-- Task item --
What lines below mention the word "button"? Copy each one.

Rendered page images

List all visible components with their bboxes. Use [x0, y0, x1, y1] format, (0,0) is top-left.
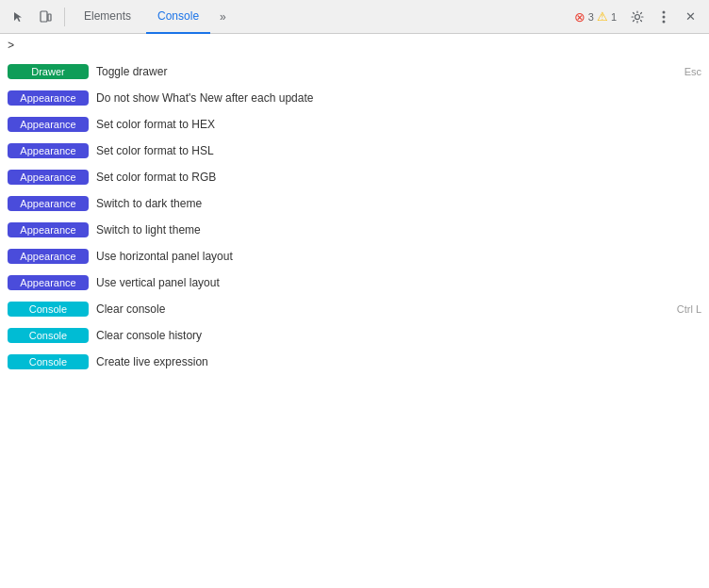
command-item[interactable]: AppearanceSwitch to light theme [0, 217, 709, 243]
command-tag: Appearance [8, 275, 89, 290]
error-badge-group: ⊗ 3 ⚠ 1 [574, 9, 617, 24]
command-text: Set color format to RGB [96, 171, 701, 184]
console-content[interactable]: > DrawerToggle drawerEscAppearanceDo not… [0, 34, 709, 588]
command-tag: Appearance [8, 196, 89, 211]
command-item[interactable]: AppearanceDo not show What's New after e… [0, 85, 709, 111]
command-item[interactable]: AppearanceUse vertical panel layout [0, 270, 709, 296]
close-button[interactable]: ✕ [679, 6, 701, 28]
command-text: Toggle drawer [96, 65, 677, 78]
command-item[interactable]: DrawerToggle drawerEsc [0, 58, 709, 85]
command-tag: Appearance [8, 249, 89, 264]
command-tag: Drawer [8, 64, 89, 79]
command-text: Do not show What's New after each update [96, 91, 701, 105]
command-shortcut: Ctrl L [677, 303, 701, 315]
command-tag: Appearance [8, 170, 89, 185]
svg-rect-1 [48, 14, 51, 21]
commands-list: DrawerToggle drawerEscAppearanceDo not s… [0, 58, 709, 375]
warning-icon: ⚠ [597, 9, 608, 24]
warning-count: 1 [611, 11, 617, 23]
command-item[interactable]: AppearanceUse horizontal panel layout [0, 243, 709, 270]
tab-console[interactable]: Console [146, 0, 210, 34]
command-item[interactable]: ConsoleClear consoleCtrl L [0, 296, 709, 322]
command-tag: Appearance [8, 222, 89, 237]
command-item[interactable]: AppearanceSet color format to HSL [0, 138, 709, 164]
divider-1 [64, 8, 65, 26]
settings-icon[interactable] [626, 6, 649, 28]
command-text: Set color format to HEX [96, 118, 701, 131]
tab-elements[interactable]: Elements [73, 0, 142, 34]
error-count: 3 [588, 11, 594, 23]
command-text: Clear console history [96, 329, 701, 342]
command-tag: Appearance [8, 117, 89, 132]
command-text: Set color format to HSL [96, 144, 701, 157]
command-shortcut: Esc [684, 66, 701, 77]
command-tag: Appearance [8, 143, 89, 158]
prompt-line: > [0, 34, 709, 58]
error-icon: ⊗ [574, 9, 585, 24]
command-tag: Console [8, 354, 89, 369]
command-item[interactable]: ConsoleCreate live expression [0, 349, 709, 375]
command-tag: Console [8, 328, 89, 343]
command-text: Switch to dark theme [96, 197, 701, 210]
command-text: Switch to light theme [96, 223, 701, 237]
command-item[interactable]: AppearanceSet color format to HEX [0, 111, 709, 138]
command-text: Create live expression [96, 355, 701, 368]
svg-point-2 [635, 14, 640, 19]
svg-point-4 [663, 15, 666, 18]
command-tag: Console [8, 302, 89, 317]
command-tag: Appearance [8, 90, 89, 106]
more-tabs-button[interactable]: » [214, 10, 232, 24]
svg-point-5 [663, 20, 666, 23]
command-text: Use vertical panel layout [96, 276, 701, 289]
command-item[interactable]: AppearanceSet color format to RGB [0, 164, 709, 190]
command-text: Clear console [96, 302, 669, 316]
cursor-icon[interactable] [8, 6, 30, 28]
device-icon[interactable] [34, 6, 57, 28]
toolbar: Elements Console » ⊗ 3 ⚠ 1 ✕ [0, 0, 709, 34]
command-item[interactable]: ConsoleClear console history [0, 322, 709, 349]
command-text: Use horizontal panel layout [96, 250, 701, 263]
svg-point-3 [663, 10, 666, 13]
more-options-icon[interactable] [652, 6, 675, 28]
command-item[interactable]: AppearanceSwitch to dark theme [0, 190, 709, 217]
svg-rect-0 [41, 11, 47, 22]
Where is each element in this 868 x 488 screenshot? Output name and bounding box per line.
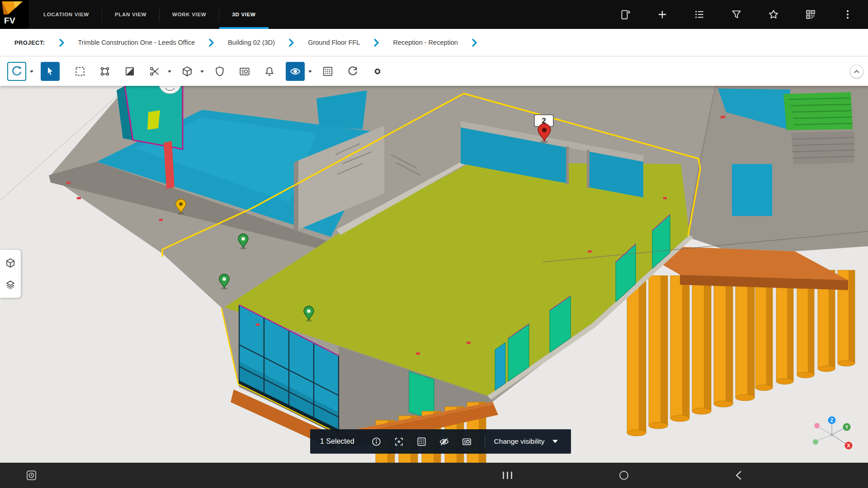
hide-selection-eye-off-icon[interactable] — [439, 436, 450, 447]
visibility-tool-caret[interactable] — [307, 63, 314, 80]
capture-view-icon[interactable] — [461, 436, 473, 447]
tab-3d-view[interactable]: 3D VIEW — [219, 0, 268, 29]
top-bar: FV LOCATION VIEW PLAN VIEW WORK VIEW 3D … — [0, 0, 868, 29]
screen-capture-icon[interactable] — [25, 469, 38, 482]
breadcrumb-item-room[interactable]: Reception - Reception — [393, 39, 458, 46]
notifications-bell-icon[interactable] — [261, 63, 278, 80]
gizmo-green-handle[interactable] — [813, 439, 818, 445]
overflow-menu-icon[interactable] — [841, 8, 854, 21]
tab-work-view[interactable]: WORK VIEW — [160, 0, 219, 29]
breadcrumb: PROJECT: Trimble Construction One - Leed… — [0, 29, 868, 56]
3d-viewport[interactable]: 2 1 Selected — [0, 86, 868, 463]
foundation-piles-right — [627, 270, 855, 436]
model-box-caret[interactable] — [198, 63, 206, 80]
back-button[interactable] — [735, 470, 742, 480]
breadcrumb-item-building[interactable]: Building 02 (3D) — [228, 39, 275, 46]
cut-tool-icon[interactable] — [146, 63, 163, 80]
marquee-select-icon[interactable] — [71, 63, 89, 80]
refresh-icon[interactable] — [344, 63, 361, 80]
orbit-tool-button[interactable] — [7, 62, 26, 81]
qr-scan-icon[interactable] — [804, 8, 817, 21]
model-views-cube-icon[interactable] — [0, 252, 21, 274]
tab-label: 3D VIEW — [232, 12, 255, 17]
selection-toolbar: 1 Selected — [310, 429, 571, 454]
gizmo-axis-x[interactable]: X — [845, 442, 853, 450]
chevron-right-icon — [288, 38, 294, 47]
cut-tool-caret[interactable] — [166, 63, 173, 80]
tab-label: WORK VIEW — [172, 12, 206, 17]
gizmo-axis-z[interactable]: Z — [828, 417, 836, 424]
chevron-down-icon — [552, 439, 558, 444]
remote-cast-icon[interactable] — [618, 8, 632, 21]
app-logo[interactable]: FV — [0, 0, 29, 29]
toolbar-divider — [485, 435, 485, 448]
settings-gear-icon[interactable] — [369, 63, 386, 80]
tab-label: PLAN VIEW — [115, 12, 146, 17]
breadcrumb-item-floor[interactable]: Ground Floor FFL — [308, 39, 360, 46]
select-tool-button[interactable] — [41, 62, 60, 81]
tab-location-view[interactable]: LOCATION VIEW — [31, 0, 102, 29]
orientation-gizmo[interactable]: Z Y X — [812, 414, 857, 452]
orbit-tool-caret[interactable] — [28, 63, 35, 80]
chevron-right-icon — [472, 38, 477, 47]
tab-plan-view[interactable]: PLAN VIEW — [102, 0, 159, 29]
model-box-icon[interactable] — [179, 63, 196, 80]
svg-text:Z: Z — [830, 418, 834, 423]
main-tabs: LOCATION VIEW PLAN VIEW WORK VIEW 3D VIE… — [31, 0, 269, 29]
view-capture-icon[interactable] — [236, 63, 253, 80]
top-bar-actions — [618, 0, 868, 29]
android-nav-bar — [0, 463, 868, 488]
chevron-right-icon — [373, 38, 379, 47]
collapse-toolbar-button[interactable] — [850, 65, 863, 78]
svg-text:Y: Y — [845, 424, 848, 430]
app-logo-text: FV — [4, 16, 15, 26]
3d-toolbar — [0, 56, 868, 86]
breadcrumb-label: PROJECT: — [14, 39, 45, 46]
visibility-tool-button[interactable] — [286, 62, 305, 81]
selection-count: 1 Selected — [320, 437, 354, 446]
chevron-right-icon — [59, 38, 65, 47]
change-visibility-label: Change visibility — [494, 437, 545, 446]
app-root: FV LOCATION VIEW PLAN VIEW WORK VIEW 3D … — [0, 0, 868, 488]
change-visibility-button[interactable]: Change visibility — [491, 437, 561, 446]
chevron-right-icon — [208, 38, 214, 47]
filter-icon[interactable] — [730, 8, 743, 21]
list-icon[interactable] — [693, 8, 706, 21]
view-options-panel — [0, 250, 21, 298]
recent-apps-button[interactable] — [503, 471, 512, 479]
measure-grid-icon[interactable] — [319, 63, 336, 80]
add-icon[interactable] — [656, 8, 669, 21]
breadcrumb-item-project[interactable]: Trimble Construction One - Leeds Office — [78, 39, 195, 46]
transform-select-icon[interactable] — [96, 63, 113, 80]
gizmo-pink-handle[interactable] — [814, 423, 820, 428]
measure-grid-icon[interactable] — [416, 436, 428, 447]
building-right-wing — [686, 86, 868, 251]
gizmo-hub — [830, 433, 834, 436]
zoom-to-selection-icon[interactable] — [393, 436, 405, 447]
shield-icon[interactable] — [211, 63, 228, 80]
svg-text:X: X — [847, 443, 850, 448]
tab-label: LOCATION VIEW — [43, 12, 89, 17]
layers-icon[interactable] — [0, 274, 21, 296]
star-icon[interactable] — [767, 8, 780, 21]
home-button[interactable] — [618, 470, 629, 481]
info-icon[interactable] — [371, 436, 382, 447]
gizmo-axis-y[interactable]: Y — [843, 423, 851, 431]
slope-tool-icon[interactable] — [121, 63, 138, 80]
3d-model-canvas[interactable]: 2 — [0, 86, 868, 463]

-- Worked solution --
close-button[interactable]: ✕ [679, 6, 701, 28]
more-tabs-button[interactable]: » [214, 10, 232, 24]
back-button[interactable] — [735, 470, 742, 480]
orbit-tool-button[interactable] — [7, 62, 26, 81]
select-tool-button[interactable] — [41, 62, 60, 81]
collapse-toolbar-button[interactable] — [850, 65, 863, 78]
visibility-tool-button[interactable] — [286, 62, 305, 81]
change-visibility-button[interactable]: Change visibility — [491, 437, 561, 446]
recent-apps-button[interactable] — [503, 471, 512, 479]
home-button[interactable] — [618, 470, 629, 481]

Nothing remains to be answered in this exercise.